In [6]:
# imports
%run SMC_ABC_recoded.py
%matplotlib inline
import DataAnalysisFunctions as daf

%px import numpy as np
%px import scipy as sp
%px import random
%px from scipy import stats
%px from ipyparallel import CompositeError

rc[:]['create_parameter_vector'] = create_parameter_vector
rc[:]['singleTranscript'] = singleTranscript

# load experimental data
path_data = '/Users/baumgaer/ownCloud/GitHub/gene_transcription_SMC_ABC/experimental_data/'

data_0pME2 = np.loadtxt(path_data+'data_0pME2.csv')
data_5pME2 = np.loadtxt(path_data+'data_5pME2.csv')
data_7pME2 = np.loadtxt(path_data+'data_7pME2.csv')
data_10pME2 = np.loadtxt(path_data+'data_10pME2.csv')
data_14pME2 = np.loadtxt(path_data+'data_14pME2.csv')
data_20pME2 = np.loadtxt(path_data+'data_20pME2.csv')
data_100pME2 = np.loadtxt(path_data+'data_100pME2.csv')
data_1000pME2 = np.loadtxt(path_data+'data_1000pME2.csv')

mock_0pME2 = np.loadtxt(path_data+'mock_0pME2.csv')
mock_5pME2 = np.loadtxt(path_data+'mock_5pME2.csv')
mock_7pME2 = np.loadtxt(path_data+'mock_7pME2.csv')
mock_10pME2 = np.loadtxt(path_data+'mock_10pME2.csv')
mock_14pME2 = np.loadtxt(path_data+'mock_14pME2.csv')
mock_20pME2 = np.loadtxt(path_data+'mock_20pME2.csv')
mock_100pME2 = np.loadtxt(path_data+'mock_100pME2.csv')
mock_1000pME2 = np.loadtxt(path_data+'mock_1000pME2.csv')

# Using Sequential Monte Carlo Approximate Bayesian Computation to fit experimental data

##  Create a large start population by random sampling

Generate about 50000 candidate particles sampled from prior distributions.

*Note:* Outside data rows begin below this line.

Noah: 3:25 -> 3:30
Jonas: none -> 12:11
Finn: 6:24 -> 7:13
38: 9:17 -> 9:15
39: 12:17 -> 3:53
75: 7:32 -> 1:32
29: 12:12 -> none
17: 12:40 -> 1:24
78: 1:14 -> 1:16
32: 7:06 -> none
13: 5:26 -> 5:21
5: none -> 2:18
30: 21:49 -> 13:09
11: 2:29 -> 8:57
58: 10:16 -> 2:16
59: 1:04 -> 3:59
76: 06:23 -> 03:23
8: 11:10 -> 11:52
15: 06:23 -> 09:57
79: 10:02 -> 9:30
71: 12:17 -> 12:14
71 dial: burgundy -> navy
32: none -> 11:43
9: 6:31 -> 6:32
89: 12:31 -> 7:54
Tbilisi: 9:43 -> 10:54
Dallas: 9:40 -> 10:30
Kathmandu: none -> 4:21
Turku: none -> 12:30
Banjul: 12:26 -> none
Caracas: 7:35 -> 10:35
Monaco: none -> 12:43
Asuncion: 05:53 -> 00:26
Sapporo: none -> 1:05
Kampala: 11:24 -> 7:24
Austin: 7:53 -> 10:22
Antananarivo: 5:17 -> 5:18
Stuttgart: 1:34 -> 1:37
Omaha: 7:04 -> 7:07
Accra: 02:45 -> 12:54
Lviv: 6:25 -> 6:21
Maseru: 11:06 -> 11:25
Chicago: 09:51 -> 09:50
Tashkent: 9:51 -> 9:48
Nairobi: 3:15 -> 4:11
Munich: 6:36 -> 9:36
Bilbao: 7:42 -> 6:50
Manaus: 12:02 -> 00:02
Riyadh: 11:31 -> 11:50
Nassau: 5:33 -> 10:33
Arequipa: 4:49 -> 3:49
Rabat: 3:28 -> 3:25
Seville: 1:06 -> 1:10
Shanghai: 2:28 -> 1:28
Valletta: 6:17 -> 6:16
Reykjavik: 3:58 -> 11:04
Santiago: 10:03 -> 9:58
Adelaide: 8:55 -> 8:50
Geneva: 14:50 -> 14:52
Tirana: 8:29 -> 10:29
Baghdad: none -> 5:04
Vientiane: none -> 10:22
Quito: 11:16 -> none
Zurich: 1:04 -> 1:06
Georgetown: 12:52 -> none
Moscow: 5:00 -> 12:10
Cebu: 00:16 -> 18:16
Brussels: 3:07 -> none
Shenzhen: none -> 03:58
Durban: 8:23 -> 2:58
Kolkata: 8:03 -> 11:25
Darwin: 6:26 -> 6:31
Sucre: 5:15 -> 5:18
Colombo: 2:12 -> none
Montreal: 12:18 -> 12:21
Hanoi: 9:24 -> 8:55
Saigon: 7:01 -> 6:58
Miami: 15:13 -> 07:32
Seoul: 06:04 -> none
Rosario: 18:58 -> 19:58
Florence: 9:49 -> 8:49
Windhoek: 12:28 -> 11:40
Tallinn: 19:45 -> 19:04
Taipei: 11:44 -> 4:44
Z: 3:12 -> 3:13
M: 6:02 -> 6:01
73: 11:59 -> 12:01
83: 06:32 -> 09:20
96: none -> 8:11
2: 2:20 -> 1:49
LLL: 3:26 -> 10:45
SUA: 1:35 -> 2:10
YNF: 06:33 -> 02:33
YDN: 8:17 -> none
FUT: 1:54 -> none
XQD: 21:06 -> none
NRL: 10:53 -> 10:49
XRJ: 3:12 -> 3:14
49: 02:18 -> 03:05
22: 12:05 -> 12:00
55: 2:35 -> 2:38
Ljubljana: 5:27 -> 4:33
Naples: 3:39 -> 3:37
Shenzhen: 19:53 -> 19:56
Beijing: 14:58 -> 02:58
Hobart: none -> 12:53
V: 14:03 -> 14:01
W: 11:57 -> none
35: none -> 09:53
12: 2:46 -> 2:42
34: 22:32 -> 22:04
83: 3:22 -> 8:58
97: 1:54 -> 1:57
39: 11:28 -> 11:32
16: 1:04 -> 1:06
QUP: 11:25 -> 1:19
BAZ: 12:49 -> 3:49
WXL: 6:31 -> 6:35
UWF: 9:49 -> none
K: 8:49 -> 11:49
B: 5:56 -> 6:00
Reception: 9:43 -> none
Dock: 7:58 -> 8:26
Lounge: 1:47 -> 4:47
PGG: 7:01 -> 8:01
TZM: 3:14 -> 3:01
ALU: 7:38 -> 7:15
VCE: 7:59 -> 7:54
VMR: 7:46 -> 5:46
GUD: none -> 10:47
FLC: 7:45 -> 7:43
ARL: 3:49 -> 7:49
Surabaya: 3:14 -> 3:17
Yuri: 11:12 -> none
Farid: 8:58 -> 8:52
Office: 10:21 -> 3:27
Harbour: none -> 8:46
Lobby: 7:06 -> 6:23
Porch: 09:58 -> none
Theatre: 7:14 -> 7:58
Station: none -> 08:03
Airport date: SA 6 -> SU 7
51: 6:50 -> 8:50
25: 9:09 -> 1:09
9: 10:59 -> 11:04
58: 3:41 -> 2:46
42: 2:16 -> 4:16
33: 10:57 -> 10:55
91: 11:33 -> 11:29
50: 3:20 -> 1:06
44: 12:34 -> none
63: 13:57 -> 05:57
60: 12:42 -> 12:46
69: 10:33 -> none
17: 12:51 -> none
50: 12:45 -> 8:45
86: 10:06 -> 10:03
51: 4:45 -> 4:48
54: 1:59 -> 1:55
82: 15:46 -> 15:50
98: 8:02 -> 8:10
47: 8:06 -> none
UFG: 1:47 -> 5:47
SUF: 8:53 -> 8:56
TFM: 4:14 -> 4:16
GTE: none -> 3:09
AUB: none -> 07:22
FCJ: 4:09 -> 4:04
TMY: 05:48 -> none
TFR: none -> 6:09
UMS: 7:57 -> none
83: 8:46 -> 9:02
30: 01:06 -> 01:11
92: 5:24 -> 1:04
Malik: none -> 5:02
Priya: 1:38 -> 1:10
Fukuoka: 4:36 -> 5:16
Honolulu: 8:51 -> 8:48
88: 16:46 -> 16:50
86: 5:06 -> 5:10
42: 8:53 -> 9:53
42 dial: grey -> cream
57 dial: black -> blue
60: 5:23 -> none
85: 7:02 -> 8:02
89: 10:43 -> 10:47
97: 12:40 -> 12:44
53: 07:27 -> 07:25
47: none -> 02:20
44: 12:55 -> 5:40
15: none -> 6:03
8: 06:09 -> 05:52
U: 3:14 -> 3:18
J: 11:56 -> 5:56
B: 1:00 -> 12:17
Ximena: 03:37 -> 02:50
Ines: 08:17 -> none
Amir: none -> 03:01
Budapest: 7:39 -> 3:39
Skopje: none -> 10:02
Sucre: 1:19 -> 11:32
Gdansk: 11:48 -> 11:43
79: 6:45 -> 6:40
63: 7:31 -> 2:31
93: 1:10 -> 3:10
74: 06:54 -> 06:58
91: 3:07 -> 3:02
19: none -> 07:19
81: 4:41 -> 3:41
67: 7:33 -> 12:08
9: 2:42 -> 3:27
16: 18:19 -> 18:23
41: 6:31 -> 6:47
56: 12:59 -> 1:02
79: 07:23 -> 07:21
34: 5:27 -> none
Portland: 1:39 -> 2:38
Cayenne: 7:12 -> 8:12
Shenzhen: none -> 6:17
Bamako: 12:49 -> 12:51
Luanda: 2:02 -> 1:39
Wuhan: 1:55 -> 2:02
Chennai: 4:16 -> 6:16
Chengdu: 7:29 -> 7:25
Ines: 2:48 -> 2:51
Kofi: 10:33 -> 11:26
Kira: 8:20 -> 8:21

Simulate mRNA count only and save to file. Make the number of simulated cells larger than actual data sets. Before running SMC ABC take the start population, add noise and then find the best candidate particles for the SMC fitting. Reuse the start population for each fit be it real data or benchmark data. This should increase the sampling of the model and parameter space substantially.

The resulting arrays of the simulations can become very big, thus it is easier not to hold all 50000 particles into one file but save 2000 or so particles into one file. This large start population is created only once and the sampled candidates are resused later before every fit to creat a sufficient start population.

In [2]:
# parameters

# population size for SMC ABC
n_particles = 2000

# stop distance
stop = 0.2

# maximal number of iterations
iterations = 1

# path to save the results
path = '/Users/stephan/Desktop/gene_transcription_SMC_ABC/fits/'

# folder to temporally store individual particles to find a good start population
temp = '/Users/stephan/Desktop/temp/'

# path to candidate particles from the large start population
cand_path = '/Users/stephan/Desktop/gene_transcription_SMC_ABC/cand/'

In [10]:
# number of files to create
rounds = 2
start = 0
count = start
# sampled candidate particles per file
n_particles = 50
n_sim = 100
while count - start < rounds:
    print count - start
    res = smc_start_multi(n_particles,n_sim)
    np.save(cand_path+'res_'+str(count)+'.npy',res)
    count = count + 1

0
Duration: 3.13
1
Duration: 3.14


## Fit experimental data from estrogen dose response using the large sampled start population

Here exemplified on the 0 pM estrogen data set

### 0pM, no constraints on model topology

In [29]:
# compare data to blind shooting candidates
paths = [cand_path,temp]
dist_cand_0pM,par_cand_0pM = particle_distance_lut(Data0pM,Mock0pM,paths)

# save distances and parameters of all candidate particles
np.save(path + '0pM/dist_cand_0pM.npy',dist_cand_0pM)
np.save(path+'0pM/par_cand_0pM.npy',par_cand_0pM)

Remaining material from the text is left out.